ImageIn 1965 Charles Schultz created an animated television special, A Charlie Brown Christmas. As Charlie Brown complains about the materialism that had become the Christmas season, Linus drags his blanket out to the middle of a stage and recites the Christmas story from the Gospel of Luke (this was a public school play, not a Christmas Pageant at church).

“For unto you is born this day in the city of David a Savior, which is Christ the Lord. And this shall be a sign unto you; You shall find the babe wrapped in swaddling clothes, lying in a manger.”

1965.

My mother was 29 years old. I was 5. My mother had been born during the Great Depression. I asked her once what the Great Depression was like.

“Don’t know.” she said. “When you’re poor, and you don’t have shoes before the depression, and you don’t have shoes after the depression, what’s the difference?”

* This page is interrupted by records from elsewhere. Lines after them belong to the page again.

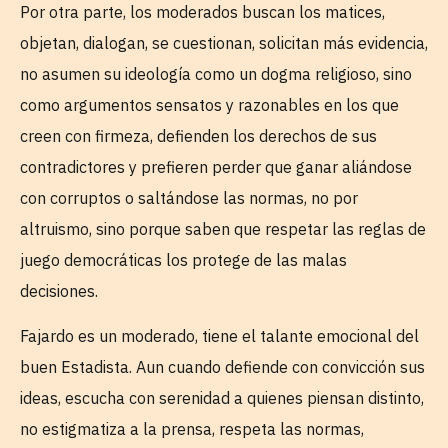
Por otra parte, los moderados buscan los matices,
objetan, dialogan, se cuestionan, solicitan más evidencia,
no asumen su ideología como un dogma religioso, sino
como argumentos sensatos y razonables en los que
creen con firmeza, defienden los derechos de sus
contradictores y prefieren perder que ganar aliándose
con corruptos o saltándose las normas, no por
altruismo, sino porque saben que respetar las reglas de
juego democráticas los protege de las malas
decisiones.
Fajardo es un moderado, tiene el talante emocional del
buen Estadista. Aun cuando defiende con convicción sus
ideas, escucha con serenidad a quienes piensan distinto,
no estigmatiza a la prensa, respeta las normas,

A Charlie Brown Christmas expressed the sentiments of my mother’s generation. She remembered a time when Christmas abundance was special. It was the one time in a year when a child’s indulgent dream could become reality for just one day. By 1965 the great post-war economic expansion drove consumption in America. Consumption was becoming a way of life.

Now I am 47 years old and A Charlie Brown Christmas has been playing on TV for 42 years.

Bemoaning the materialization of Christmas has become a part of Christmas itself. Who doesn’t complain about Christmas music playing in the department stores in November?

The “real meaning” of Christmas died a long time ago. Charles Schultz documented its passing.

I stopped advocating for the “real meaning” of Christmas a long time ago. The truth is the "real meaning" of Christmas is whatever one’s experience of it might be.

We will welcome a number of friends of the parish at our Christmas Eve service. For some, Christmas includes participating in a church, any church. Nothing wrong with that.

For some, Christmas will pass as just another day on the calendar, with little more significance than say, Columbus Day. Nothing wrong with that, I suppose.

Others will be especially lonely on Christmas Day, having few friends and perhaps no family nearby. Sad.

For people of an informed faith, well, Christmas holds a certain significance that is lost on many:
The Lord of Creation enters creation to show us how to love. This is all Linus was trying to say way back in 1965.

Don't really want to argue about it. It remains a sacred hope for some, a fairytale for many.

Whatever the real meaning of Christmas may be for you, may it be a merry one.